When Abdullah Hammoud was elected mayor of Dearborn, Michigan, last year, he became the city’s first ever Muslim and Arab American leader. This week, he is making history once again—this time, by making Dearborn the first U.S. city to offer Eid al-Fitr, one of Islam’s major holidays that marks the end of Ramadan, as a paid holiday for city employees.

Hammoud, whose family hails from Lebanon, tells TIME that he didn’t set out for Dearborn to be the first. In fact, he says it wasn’t until after the news was announced that he realized that the city was even setting a precedent. (Representatives from the Council on American Islamic Relations, a U.S.-based Muslim civil rights and advocacy group, confirmed that Dearborn is the first U.S. city to do this.) Rather, the reasons that the mayor cites for giving municipal employees time off on Eid al-Fitr—which translates to “the festival of breaking the fast” in Arabic—are more practical.

Dearborn is known as the Arab capital of North America for its high concentration of Lebanese, Syrian, Palestinian, Iraqi, and Yemeni communities, and the city claims the largest American Muslim population per capita, as well as the country’s largest mosque. For this reason, many of Hammoud’s constituents, as well as many of the city’s employees, are Muslim. When the city entered into labor negotiations with its employees last year, Hammoud says it only made sense to offer employees Eid al-Fitr as well as the Islamic festival of Eid al-Adha, which takes place in the summer, as two additional paid holidays to join the likes of Thanksgiving, Christmas, and Good Friday.

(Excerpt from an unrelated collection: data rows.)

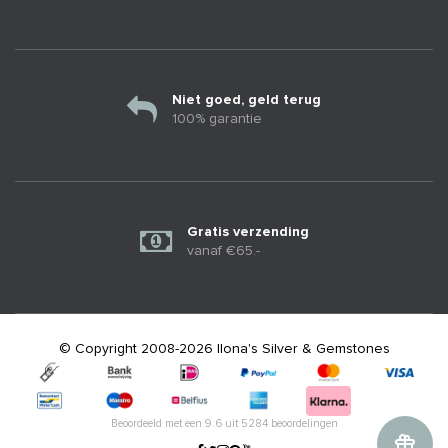
Niet goed, geld terug
100% garantie
Gratis verzending
vanaf €65.-
© Copyright 2008-2026 Ilona's Silver & Gemstones
Beoordeeld met een
9.6
uit
5284
beoordelingen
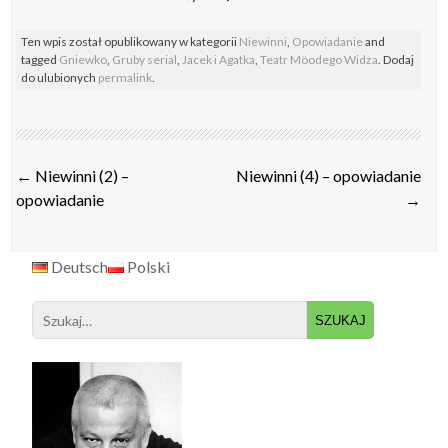
Ten wpis został opublikowany w kategorii
Niewinni
,
Opowiadanie
and
tagged
Gniewko
,
Gruby serial
,
Jacek i Agatka
,
Teatr Möodego Widza
. Dodaj
do ulubionych
permalink
.
Post
←
Niewinni (2) –
Niewinni (4) – opowiadanie
navigation
opowiadanie
→
Deutsch
Polski
Search
for:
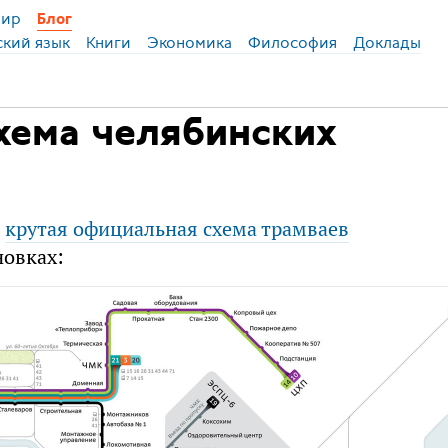
ир
Блог
ский язык
Книги
Экономика
Философия
Доклады
хема челябинских
а
крутая официальная схема трамваев
новках:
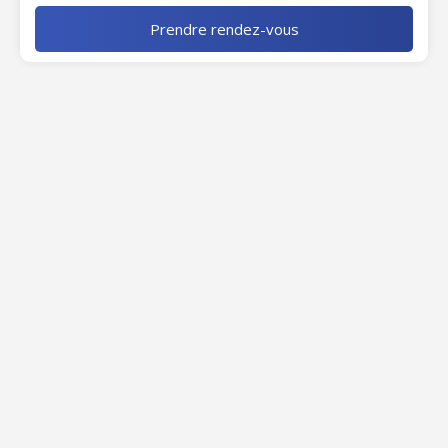
Prendre rendez-vous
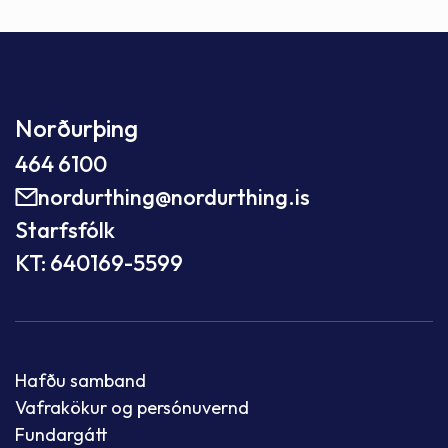
Norðurþing
464 6100
nordurthing@nordurthing.is
Starfsfólk
KT: 640169-5599
Hafðu samband
Vafrakökur og persónuvernd
Fundargátt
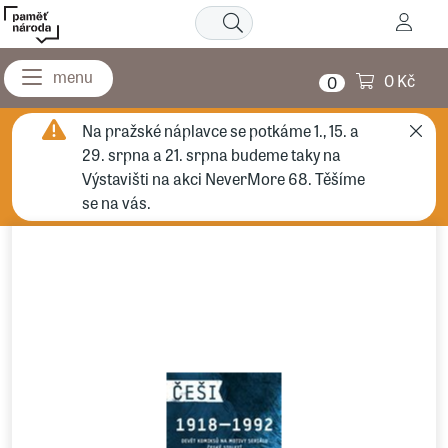
0 Kč
0
Na pražské náplavce se potkáme 1., 15. a
29. srpna a 21. srpna budeme taky na
Výstavišti na akci NeverMore 68. Těšíme
se na vás.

“I’m taking off with my family, employees tend to take off with their families,” says Hammoud of the three-day Eid al-Fitr, which is expected to begin on Friday, Apr. 21. “I think it’s time we modeled that, in the city of Dearborn where we are trying to hire an inclusive and diverse workforce, we should be recognizing their holidays and their faith traditions as well.”

Suzanne Jaber of The Eid Shop looks at some of her company’s Ramadan decorations
Suzanne Jaber of The Eid Shop looks at some of her company’s Ramadan decorations she created, in Dearborn Heights, Mich., on March 27, 2023.Carlos Osorio—AP

Although Eid has long been informally recognized by the U.S. government, it is not designated as an official public holiday. As a result, Americans Muslims seeking to observe the holiday typically have to request time off from their employer or academic institution. While a number of school districts with sizable Muslim populations now offer Eid as a holiday, including in Dearborn and New York City, they are still very much in the minority. For Muslim community advocates, extending the right to observe the holiday to municipal employees is an important next step. “No other U.S. city has been able to accomplish this,” says Nour Ali, a director at the Council on American Islamic Relations in Michigan. As a Dearborn native, Ali says that this kind of representation has been “a long time coming for us as a city.” Her hope is that what has started in Dearborn doesn’t end there.

These efforts are only likely to increase as the American Muslim population continues to grow. A 2018 study by the Pew Research Center estimates that there are 3.45 million Muslims living in the U.S., or roughly 1.1% of the population. By 2050, that figure is expected to more than double to 8 million.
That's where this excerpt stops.